“The people, who are trying to make this world worse... are not taking a day off. How can I? Light up the darkness.”

-Bob Marley

If you’re new to this whole Macroeconomics thing, we can be an insular, egoistic bunch.  We even have our own little Golden Rule:

The one with the Gold gets to make all the Rules.

Its cutesy and clever as Macro mantra’s go but its utility is largely confined to contractionary and/or inflationary phases. 

We remixed it @Hedgeye for more universal applicability.  Let’s call it Growth Rules:

Get growth right and get most of your big Macro allocations right.

And, of course, nothing says growth quite like the sweet smell of a positive 2nd derivative trend in payrolls on a sunny Friday morning in June.     

So pour an extra cup of the Blue Mountain roast, break out that fish net tank top and awaken your inner Jamaican because every ting be aiight mon. 

Awaken Your Jamaican - bob marley pic

Back to the Domestic Labor Grind…

Consensus says 180K on the headline.  Would you take the under?  Does it matter?

Being contrarian can be cool but everyone knows that your favorite contrarian’s favorite contrarian didn’t earn that rep via promiscuous perma-contrarianism. And besides, if you’re known as a contrarian wouldn’t it be kind of contrarian of you to go full consensus?

Anyway we don’t do precision, point estimate guesses on the headline NFP.  We are, however, stalkers of asymmetric risk.

Here’s your asymmetry for May:

  • The May NFP comp is the easiest of the present mini-cycle at +43K (last May).  In other words, we only need to print +44K this morning to get an acceleration in year-over-year payroll growth.
  • ADP printed +253K for May.  We all know ADP isn’t a great predictor of NFP but it is directionally accurate ~2/3rds of the time.  It also probably doesn’t matter….  
  • The largest absolute, post-recession delta between the ADP payroll estimate and NFP is 176K.  So in other, other words, even if NFP misses ADP to the downside by the widest margin in 7 years, non-farm payroll growth will still accelerate on a Y/Y basis.

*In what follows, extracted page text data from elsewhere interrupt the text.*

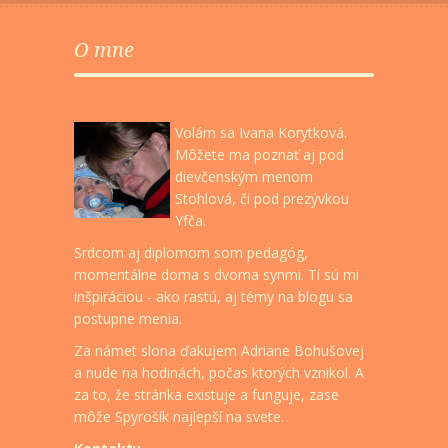
O mne
Volám sa Ivana Korytková.
Môžete ma poznať aj pod
dievčenským menom
Stohlová, či pod prezývkou
Yfča.
Srdcom aj diplomom som pedagóg,
momentálne doma s dvoma synmi. Tí sú mi
inšpiráciou - ako rastú, aj témy na blogu sa
postupne menia.
Za námet slona ďakujem Adriane Bohušovej
a nude na hodinách, počas ktorých vznikol. A
za to, že stránka existuje a funguje, zase
môže Spyrošík najlepší na svete.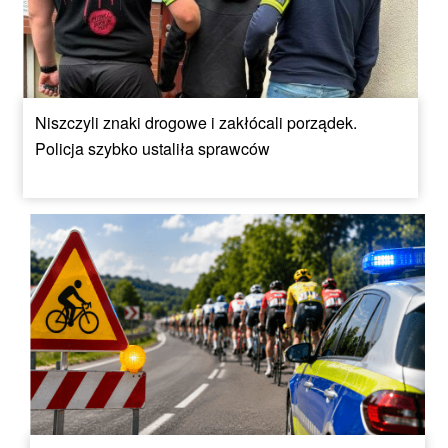
Niszczyli znaki drogowe i zakłócali porządek.
Policja szybko ustaliła sprawców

Need more asymmetry fodder:

  • ISM manufacturing employment rose in May and the balance of the Fed Regional Surveys were flat to up across the Employment subindices
  • Initial Claims printed 233K during the May employment survey week, the lowest level in decades.  So, the separations side of the employment equation is as supportive of net hiring as it’s ever been.
  • As can be seen in the Chart of the Day below, from a cycle perspective, Initial Jobless Claims have been the most consistent, lead labor market indicator for the economic cycle.  While total employment peaks coincident to the end of the cycle (which, of course, is not surprising – how do you think economists retrospectively pick when the cycle peaked/recession started?), peak improvement in initial claims occurs ~7 months ahead of the economic cycle peak.  As it stands, we’re still putting in the trough in Initial Claims.

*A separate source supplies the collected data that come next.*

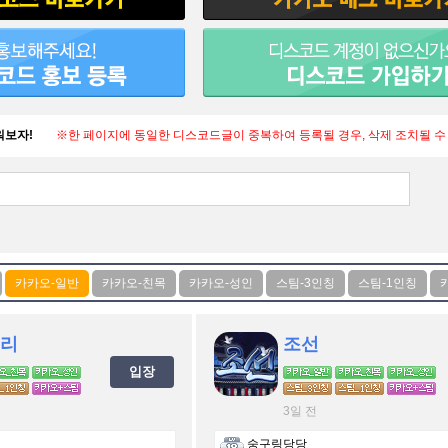
워보자!
※한 페이지에 동일한 디스코드글이 중복하여 등록될 경우, 삭제 조치될 수
리
조선
입장
3일 전
숭구링당당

What about that +71% Y/Y spike in Job Cut Announcements yesterday from Challenger?

  • It is notable as the trend in job cuts tracks the larger economic cycle but the series is volatile on a growth basis from month to month and the latest month was juiced singularly by the Announced Layoffs at Ford.
  • Bear in mind the magnitude.  Total Announced Job Cuts are only 33K and have been trending lower.   That total is also relative to an initial claims base of ~1MM and total monthly separations (quits, layoffs, discharges, etc) of ~5MM.  Bounded oscillations in Job Cut announcements are largely noise. 

In short, being a bearish contrarian on May employment isn’t a high probability bet.   I could always be wrong but swinging at high outside pitches does not a durable (hall of fame) career make. 

And remember the simple reason why the payroll rate-of-change matters. 

  • Assuming a flat trend in weekly hours (which has been the trend), an acceleration in the growth in number of people working drives an acceleration in aggregate hours growth and …
  • If hourly earnings for those workers are flat to up (the May Comp for hourly earnings growth is actually pretty easy at +2.5% Y/Y) ….

If hours worked are accelerating and earnings per each one of those hours are flat-to-accelerating then aggregate income growth will be accelerating and the baseline expectation for consumption, by extension, has to be ‘stable-to-better’.  And all the income and consumption based indicators that come out later in the month are likely to be relatively solid. 

I’ve contended for a while now that given the present surreality of things, you could probably get elected on a simple platform of adding another 1 or 2 national holidays a year.  No one would cop to it in an exit interview but I’d bet it’d show up in the results.

Our immediate-term Global Macro Risk Ranges are now: 

UST 10yr Yield 2.18-2.33%

SPX 2 

NASDAQ 6107-6270

VIX 9.13-11.77
EUR/USD 1.09-1.12

Oil (WTI) 46.60-49.30 

Gold 1 
Copper 2.50-2.60

I hereby nominate today as National Labor Asymmetry Day.  Rum and “dutchies” on the house.